Currently, WTI is trading above $78 for the first time since 2014, while Brent, the global benchmark, is over $81 for the first time since 2018. A rally in natural gas looks set to drive demand for oil as users switch fuel type.

Crude Tankers Outlook
2021 was an ugly year for tanker owners who are now looking towards 2022 with a reason for optimism but also concerns for the months ahead…
New global oil supply and growth forecasts could support tanker owners who believe the worst is now behind them, after earnings for shipping crude experienced a protracted loss-making downturn that has extended over the past five quarters. Any increase in oil demand could be met by rising supplies as stock are depleted, which will be positive for the tanker market as it expands seaborne volumes boosting demand.

We expect the direction of crude oil tankers conditions to stay flat in 2022. A positive development in the oil sector could be the growth in demand as air travel recovers, but their benefits to tanker owners and operators are to be hampered by continuing fleet expansion with most of ordered tonnage expected to hit the water in 2022.

Product Tankers Outlook
The oil demand shock has seen the global fleet of product tankers remaining at levels barely covering operating costs on key benchmark routes for protracted periods of 2021. After bigtime losses in the depressed freight market of 2021, the global fleet of product tankers is now looking for signals for a better year, with increased scrapping activity, expected rising air travel and a low fleet orderbook giving a hope for 2022.

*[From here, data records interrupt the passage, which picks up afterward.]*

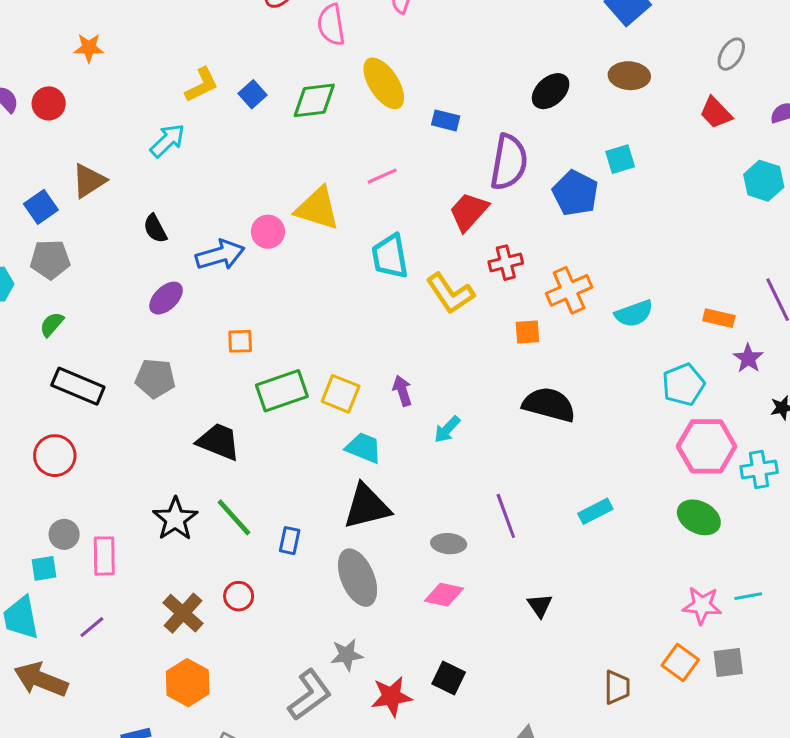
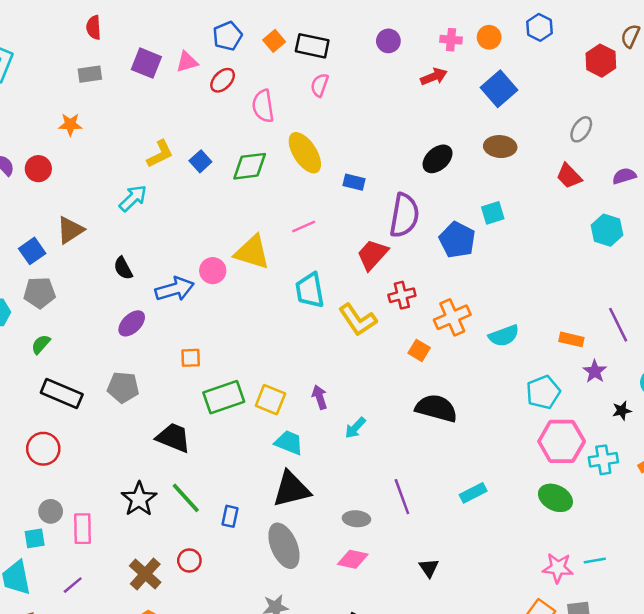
orange square: (527, 332) -> (419, 350), turned 35

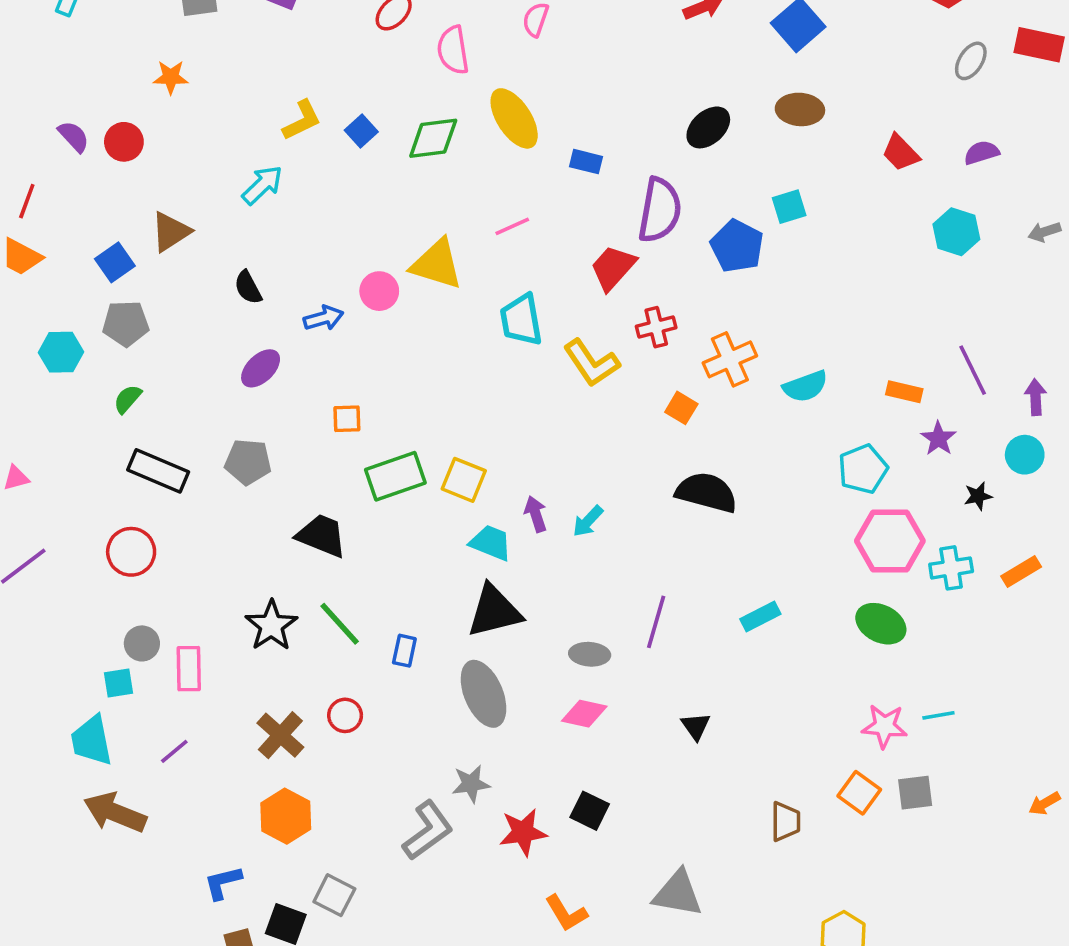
gray ellipse: (581, 129) -> (971, 61), moved
blue arrow: (175, 289) -> (324, 318), size x0.7
purple arrow: (320, 397) -> (536, 514), moved
purple line: (402, 497) -> (656, 622), turned 36

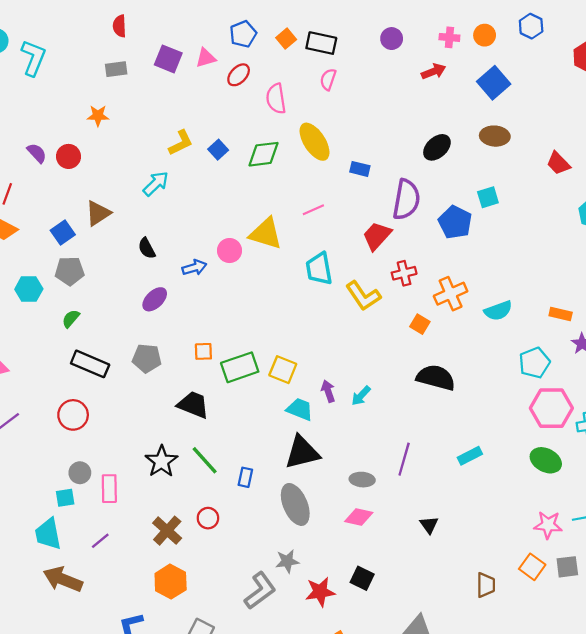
orange square: (347, 419) -> (203, 351), moved

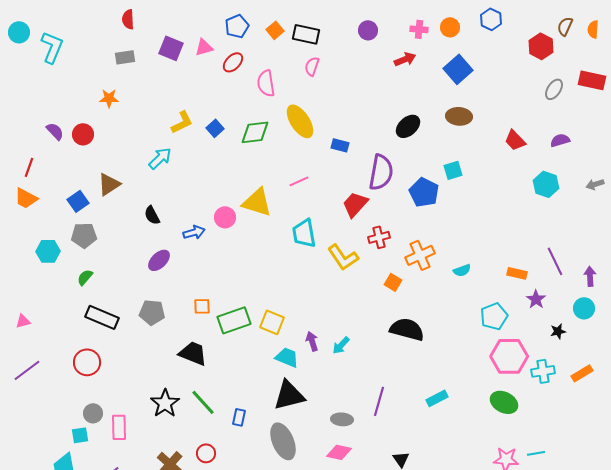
cyan semicircle: (498, 311) -> (462, 270), size x0.7

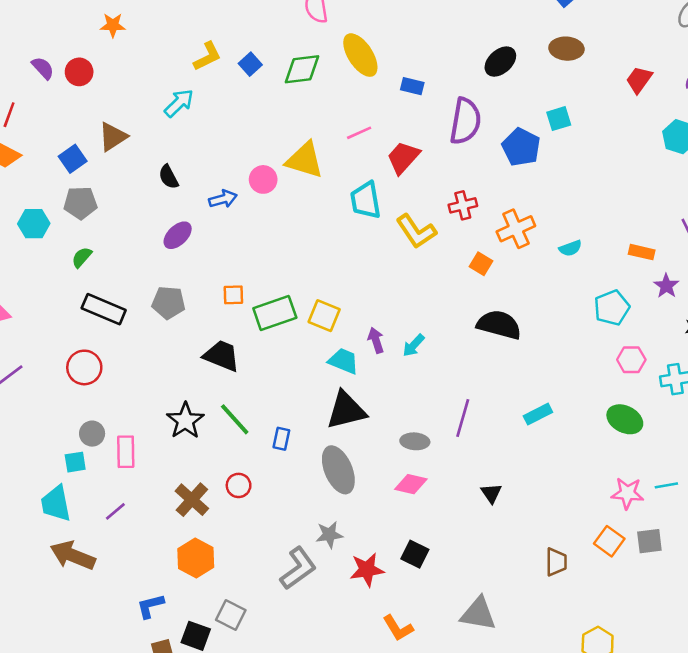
red trapezoid: (515, 140) -> (639, 80), turned 80
red trapezoid: (355, 204) -> (403, 157), moved
pink hexagon: (509, 356) -> (631, 360), size x0.6

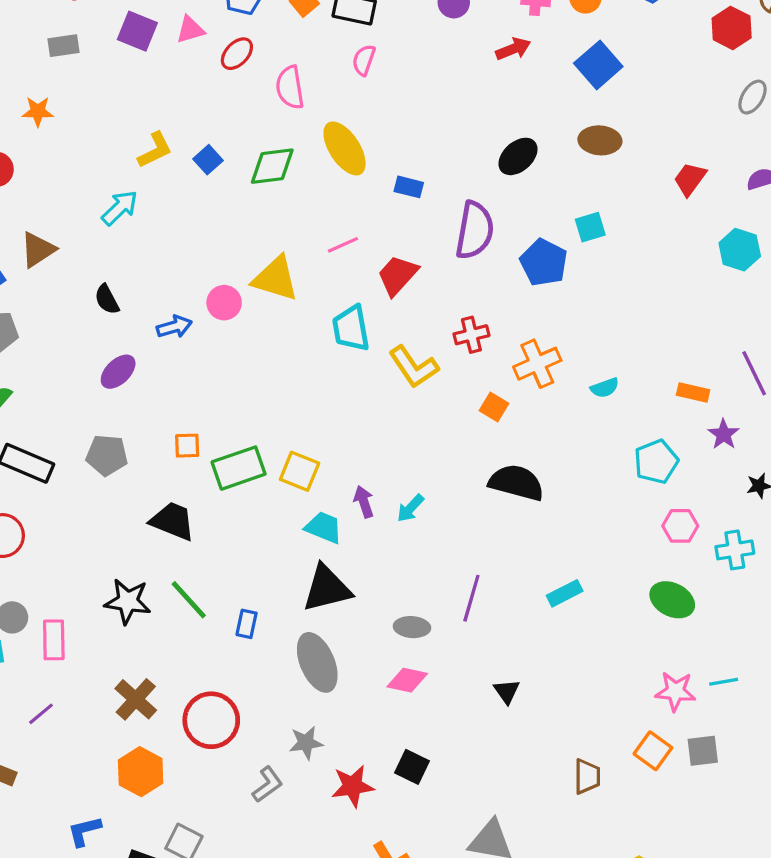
black star: (185, 421) -> (128, 601), turned -30
red circle: (239, 485) -> (211, 720), moved, size x1.8
gray L-shape: (298, 568) -> (267, 784), size x0.7

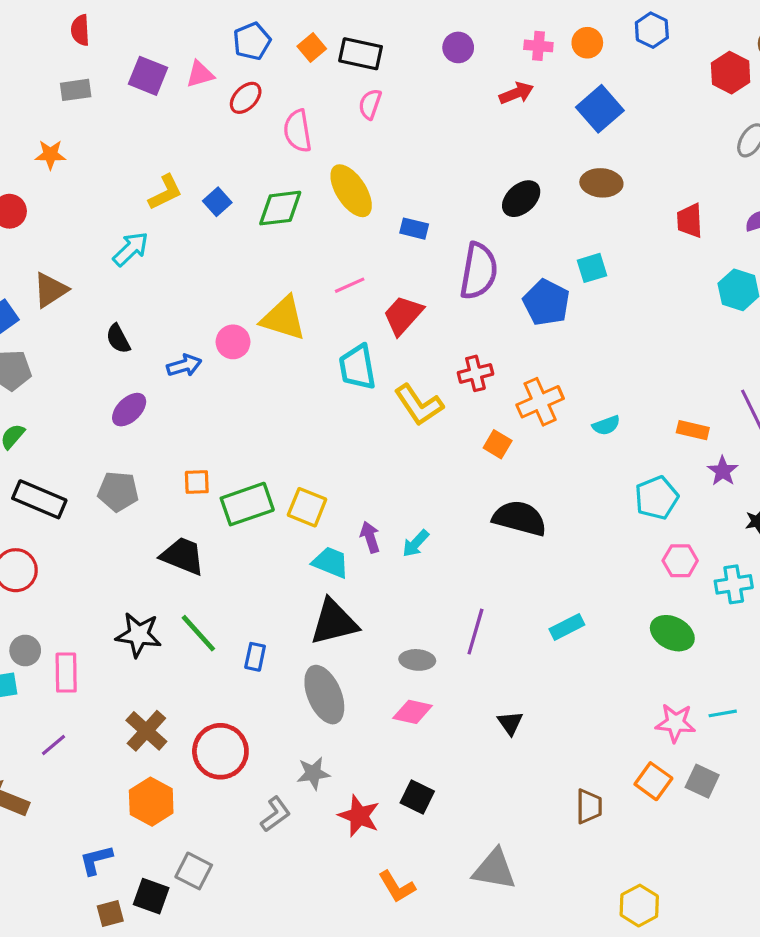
red trapezoid: (690, 179) -> (690, 221), turned -39
gray square: (703, 751) -> (702, 781), turned 32
red star: (353, 786) -> (359, 816), turned 30

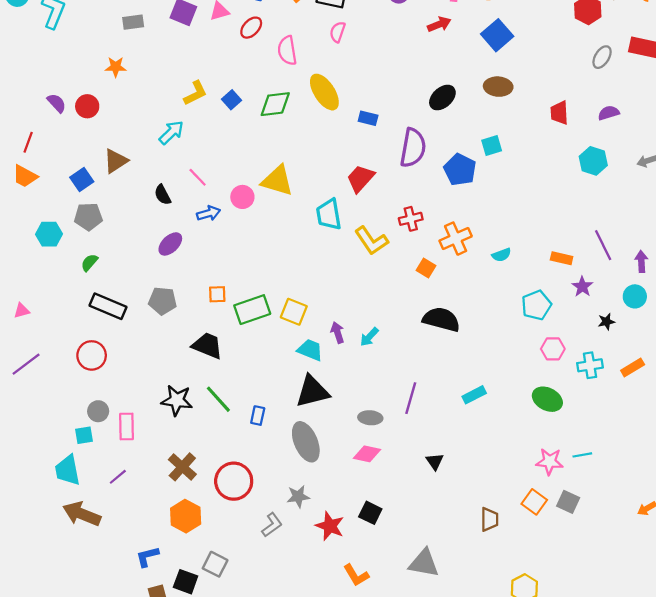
pink line: (350, 285) -> (198, 177), moved, turned 70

A historically low orderbook is an encouraging sign, as current newbuilding pricing is high relative to the poor performance of the tanker market this year especially with the ongoing uncertainty. This is rather surprising taking into account that tankers are pretty much the only main shipping sector that has not experienced yet a big wave of newbuilding orders. A discouraging sign is that two thirds of the ordered vessels are expected to hit the water within 2022 adding pressure to the already depressed freight rates.